- [Dataset content]:

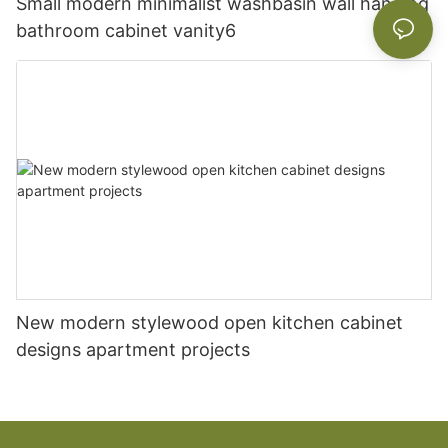
Small modern minimalist washbasin wall hanging
bathroom cabinet vanity6
New modern stylewood open kitchen cabinet
designs apartment projects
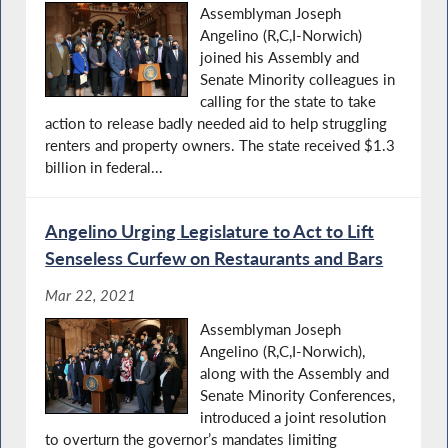
Assemblyman Joseph
Angelino (R,C,I-Norwich)
joined his Assembly and
Senate Minority colleagues in
calling for the state to take
action to release badly needed aid to help struggling
renters and property owners. The state received $1.3
billion in federal...
Angelino Urging Legislature to Act to Lift
Senseless Curfew on Restaurants and Bars
Mar 22, 2021
Assemblyman Joseph
Angelino (R,C,I-Norwich),
along with the Assembly and
Senate Minority Conferences,
introduced a joint resolution
to overturn the governor’s mandates limiting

- [What to do]:
Copy exactly the part of the material above that opens with the line containing "bathroom cabinet vanity6" and closes with the line containing "action to release", ends included. Drop the images.

- [Solution to the exercise]:
bathroom cabinet vanity6
New modern stylewood open kitchen cabinet
designs apartment projects
Assemblyman Joseph
Angelino (R,C,I-Norwich)
joined his Assembly and
Senate Minority colleagues in
calling for the state to take
action to release badly needed aid to help struggling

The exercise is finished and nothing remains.